Daniel H. Huson studied mathematics at Bielefeld University. He was a post-doc in Computer Science at the University of Pennsylvania and in Applied Math at Princeton University 1997-99. He then worked as a senior staff scientist at Celera Genomics in Gene Myers' group. Since 2002 he is Professor of Algorithms in Bioinformatics at the University of Tuebingen. In addition, he is currently a Visiting Professor at the National University of Singapore. He works on algorithms and software for phylogenetics, genomics and metagenomics.

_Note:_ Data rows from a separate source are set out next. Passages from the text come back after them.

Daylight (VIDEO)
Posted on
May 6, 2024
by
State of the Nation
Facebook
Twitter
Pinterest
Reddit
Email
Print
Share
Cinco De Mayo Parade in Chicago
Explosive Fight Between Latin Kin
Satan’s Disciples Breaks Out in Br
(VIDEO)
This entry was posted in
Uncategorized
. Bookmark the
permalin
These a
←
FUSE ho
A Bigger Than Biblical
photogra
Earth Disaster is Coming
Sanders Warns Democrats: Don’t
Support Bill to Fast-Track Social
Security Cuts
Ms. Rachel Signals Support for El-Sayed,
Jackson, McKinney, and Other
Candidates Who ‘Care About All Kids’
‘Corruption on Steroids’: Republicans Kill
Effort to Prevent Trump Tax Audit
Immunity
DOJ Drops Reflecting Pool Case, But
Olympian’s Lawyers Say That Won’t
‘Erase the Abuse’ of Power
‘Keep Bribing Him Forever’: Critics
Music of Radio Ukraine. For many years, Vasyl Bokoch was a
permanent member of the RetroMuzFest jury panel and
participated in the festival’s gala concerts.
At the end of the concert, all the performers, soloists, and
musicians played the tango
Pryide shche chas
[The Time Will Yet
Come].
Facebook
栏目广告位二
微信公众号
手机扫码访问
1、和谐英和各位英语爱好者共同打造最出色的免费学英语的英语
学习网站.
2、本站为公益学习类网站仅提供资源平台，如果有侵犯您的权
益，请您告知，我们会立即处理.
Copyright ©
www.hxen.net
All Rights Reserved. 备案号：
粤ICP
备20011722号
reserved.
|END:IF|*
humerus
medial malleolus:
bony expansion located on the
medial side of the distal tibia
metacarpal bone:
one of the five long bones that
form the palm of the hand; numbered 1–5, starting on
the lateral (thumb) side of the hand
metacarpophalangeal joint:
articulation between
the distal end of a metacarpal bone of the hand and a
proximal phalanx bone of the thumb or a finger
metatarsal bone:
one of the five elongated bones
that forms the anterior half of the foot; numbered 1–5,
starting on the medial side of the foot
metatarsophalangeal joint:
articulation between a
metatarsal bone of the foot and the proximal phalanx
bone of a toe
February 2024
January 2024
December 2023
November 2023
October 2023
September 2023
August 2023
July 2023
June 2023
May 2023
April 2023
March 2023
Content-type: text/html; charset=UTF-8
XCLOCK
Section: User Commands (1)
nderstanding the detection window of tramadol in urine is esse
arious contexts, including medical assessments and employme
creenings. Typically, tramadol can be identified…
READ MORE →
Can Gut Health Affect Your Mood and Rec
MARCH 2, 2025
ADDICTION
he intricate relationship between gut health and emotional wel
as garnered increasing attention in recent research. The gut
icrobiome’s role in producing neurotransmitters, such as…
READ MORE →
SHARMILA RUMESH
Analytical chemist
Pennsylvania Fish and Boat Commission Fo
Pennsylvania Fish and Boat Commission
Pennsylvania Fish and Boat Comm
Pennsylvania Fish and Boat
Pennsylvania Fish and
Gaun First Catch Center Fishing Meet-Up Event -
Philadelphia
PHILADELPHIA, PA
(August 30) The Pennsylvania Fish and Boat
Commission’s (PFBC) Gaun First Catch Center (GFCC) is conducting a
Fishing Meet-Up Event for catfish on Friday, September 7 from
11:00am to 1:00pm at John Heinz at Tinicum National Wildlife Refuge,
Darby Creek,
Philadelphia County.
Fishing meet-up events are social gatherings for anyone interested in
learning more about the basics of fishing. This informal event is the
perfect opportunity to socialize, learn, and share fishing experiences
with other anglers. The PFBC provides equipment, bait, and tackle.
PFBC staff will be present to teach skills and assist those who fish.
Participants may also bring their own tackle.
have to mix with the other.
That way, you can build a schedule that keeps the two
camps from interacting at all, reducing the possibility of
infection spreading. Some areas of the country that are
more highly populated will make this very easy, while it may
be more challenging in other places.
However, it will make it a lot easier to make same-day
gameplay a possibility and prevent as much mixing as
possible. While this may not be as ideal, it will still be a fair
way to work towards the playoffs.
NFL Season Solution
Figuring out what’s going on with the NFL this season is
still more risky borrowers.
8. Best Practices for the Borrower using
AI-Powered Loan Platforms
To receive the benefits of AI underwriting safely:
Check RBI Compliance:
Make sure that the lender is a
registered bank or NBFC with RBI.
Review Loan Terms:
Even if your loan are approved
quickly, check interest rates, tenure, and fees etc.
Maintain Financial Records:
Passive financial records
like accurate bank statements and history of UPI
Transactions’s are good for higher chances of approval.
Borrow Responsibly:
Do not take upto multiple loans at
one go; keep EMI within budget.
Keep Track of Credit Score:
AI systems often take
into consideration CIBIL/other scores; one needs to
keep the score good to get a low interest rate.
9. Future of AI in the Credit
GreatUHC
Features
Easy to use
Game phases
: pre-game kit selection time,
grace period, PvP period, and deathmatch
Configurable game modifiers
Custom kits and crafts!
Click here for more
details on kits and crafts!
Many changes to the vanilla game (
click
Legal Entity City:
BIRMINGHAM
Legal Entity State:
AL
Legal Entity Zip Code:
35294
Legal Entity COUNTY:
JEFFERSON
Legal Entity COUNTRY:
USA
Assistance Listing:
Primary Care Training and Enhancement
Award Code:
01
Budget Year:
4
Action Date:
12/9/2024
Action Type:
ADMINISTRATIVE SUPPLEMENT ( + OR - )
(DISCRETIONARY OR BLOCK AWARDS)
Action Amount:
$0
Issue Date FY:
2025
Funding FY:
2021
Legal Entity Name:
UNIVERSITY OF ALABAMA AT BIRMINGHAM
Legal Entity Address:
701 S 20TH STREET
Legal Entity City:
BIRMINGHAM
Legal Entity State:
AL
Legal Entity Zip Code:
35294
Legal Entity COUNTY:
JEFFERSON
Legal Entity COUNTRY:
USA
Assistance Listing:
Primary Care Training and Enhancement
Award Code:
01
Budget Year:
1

The computational analysis of microbiome sequencing data
Environmental shotgun sequencing allows researchers to study microbes as they co-exist in the environment rather than only in pure culture. This is a very active area of research, for example, there is much interest in exploring the role of the human microbiome in the context of diseases. Typical projects involve tens or hundreds of samples, involving billions of DNA reads. Basic computational challenges are: how to efficiently align such datasets against DNA or protein reference databases. How to analyze the resulting alignments so as to identify the organisms and genes present in a sample, and how to correlate the changes seen across multiple samples with external parameters such as disease state. How to provide easy interactive access to such datasets. Our work in this area focuses on developing and implementing algorithms and data structures that address such questions. We will report on a number of algorithms and tools such as DIAMOND, MEGAN and MeganServer. We will demonstrate the use of these tools by describing some of the biological and bio-medical projects that we are involved in.